I feel weak and sick. I think it's anxiety for the coming term. See, Tomorrow is going to be another day. But it's is a new term, I hope I have everything I need. I'm thinking about what will happen, I like that school is soon. I love learning, just... Sometimes I wonder if people will all of a sudden discover something about me they do not like and then everyone hates me for it. I don't know... It's just paranoia, in a way... it's better to be hated than forgotten. I have been forgotten before, and have been hated before... so yeah. I know.
Anyways, I'm taking a few... okay five classes. If I could take more, I would. Tomorrow, is math :( Ugh.. *lurch, blurp*
but then after math ( I have a break which I believe i will be working), there is Stagecraft (which I take along with Tamster) :) Can't wait.. I'm not good with a drill, but I can learn.

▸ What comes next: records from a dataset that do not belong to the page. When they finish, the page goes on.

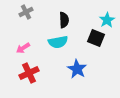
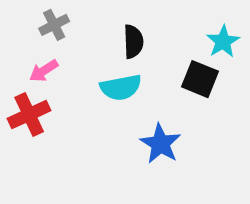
pink arrow: (23, 48) -> (44, 71), moved
red cross: (29, 73) -> (29, 115), moved

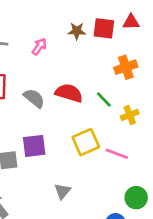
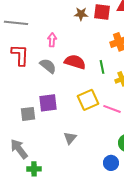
pink arrow: (39, 47) -> (52, 40), moved, turned -32
green line: (104, 99) -> (102, 67), turned 32

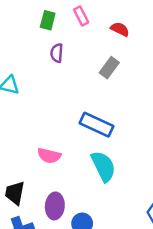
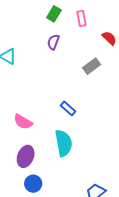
blue rectangle: (96, 125) -> (68, 108), size x0.6
purple ellipse: (55, 206) -> (26, 156), moved

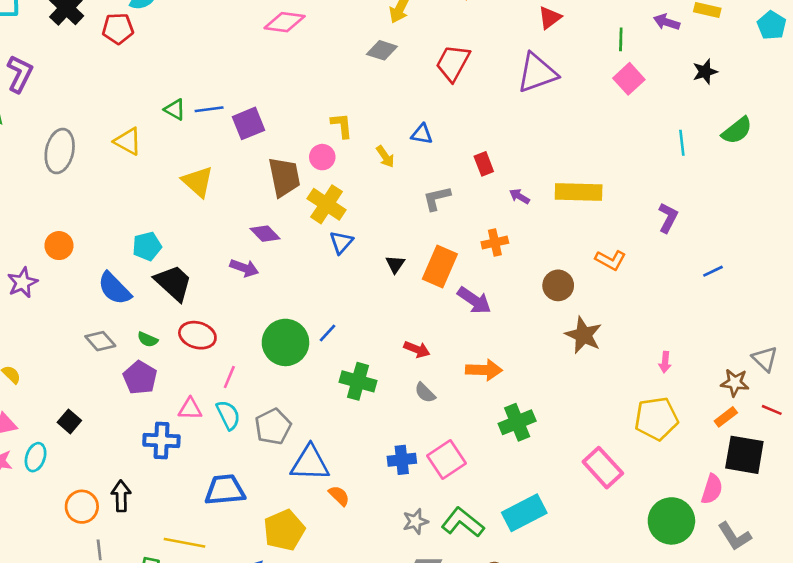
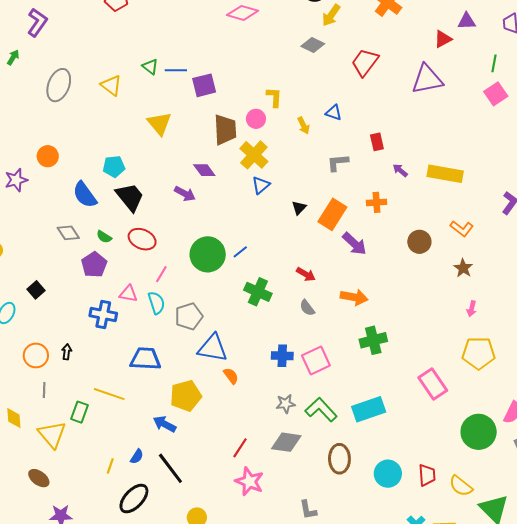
brown star: (583, 335) -> (463, 268), moved, size x0.7
pink arrow: (665, 362) -> (472, 309), moved
black arrow: (121, 496) -> (67, 352), size x0.7

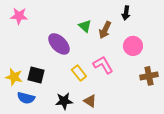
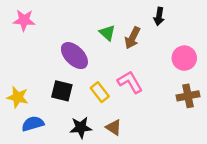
pink circle: (133, 46) -> (184, 58), moved
black square: (36, 75) -> (62, 91), moved
blue semicircle: (26, 98) -> (33, 124), turned 150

Then on Tuesday. Early on is scene study, which I love analyzing scripts... I even do it for other actors. ( By just giving them ideas, and whatever they tell me ..I build on that and keep on handing them ideas that they can take.) Then after that, dare I say it? Stage Makeup! I really can't wait. I know I will love that class... I know the teacher and she is amazing, she is the director that gave me my first chance on stage. Thank the Goddess for DMX (inside joke, kicked your way Ian). Than Dmx for play directing, which I have convinced one of the most fabulous women in the world to join this class. Ah, I'm excited for my new year. I may be a tad bit nervous, but I am very excited.

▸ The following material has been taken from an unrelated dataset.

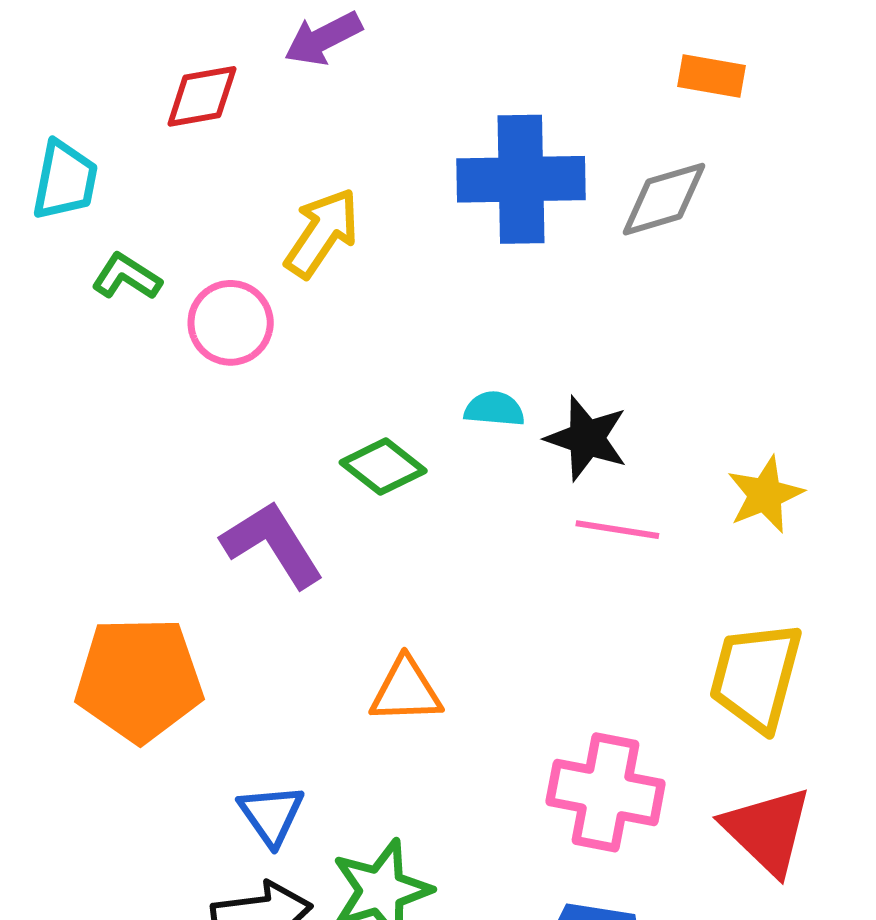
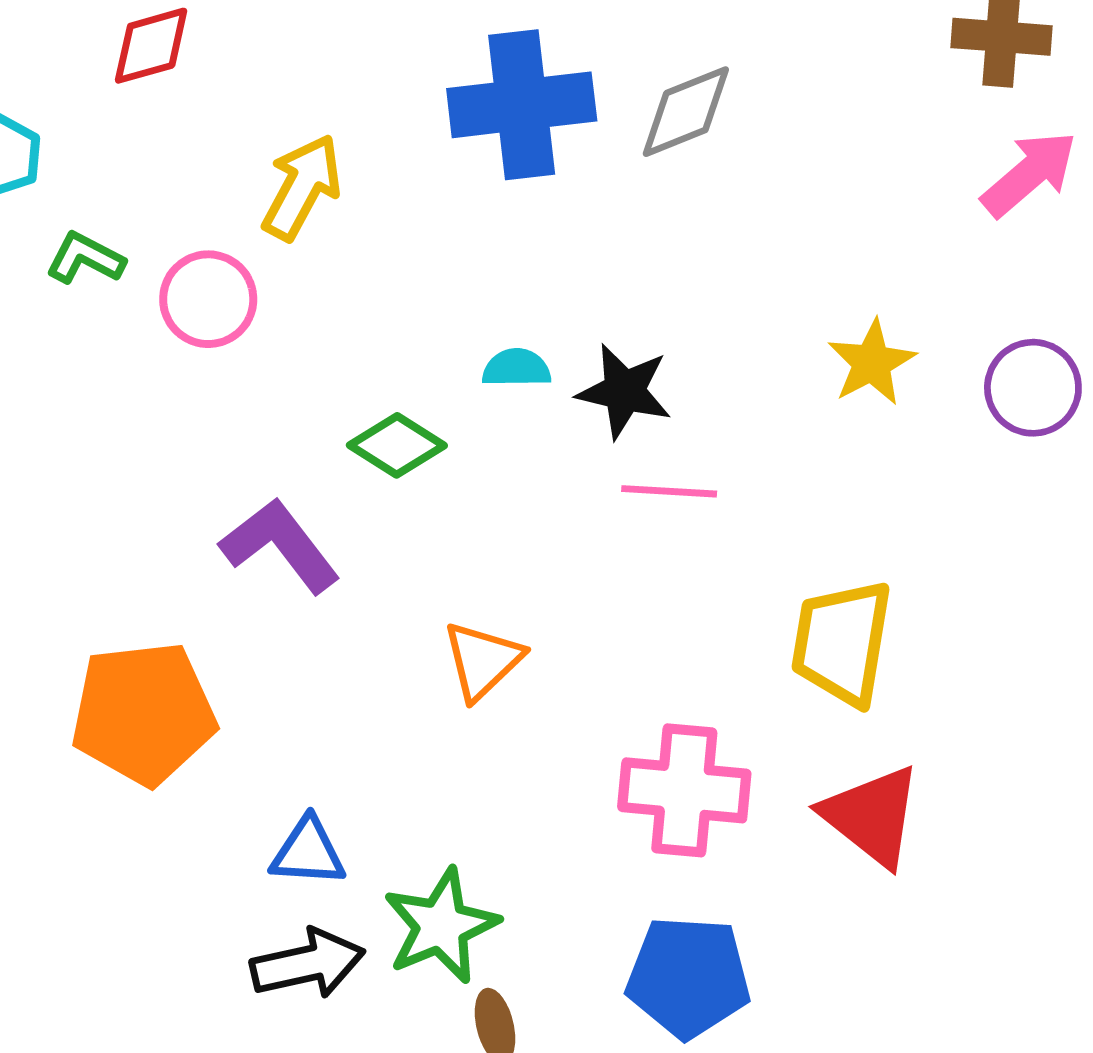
yellow star: (765, 495) -> (872, 363), moved
orange triangle: (406, 691) -> (483, 660), moved, turned -36
blue triangle: (271, 815) -> (308, 852), turned -46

I also can't wait till there is auditions for the fall play.. Well I can wait, just I'm waiting as patiently as can be while being extremely excited.
EEK!!! :D
I hope that I do well in the script analysis class, the last time I was in a creative class.. My creativity was impeded upon. So I retaliated by showing up late, and turning in my assignments late. I got a C. But wow.. I really didn't want to be in that class, I thought she would give me something more... She never gave me more.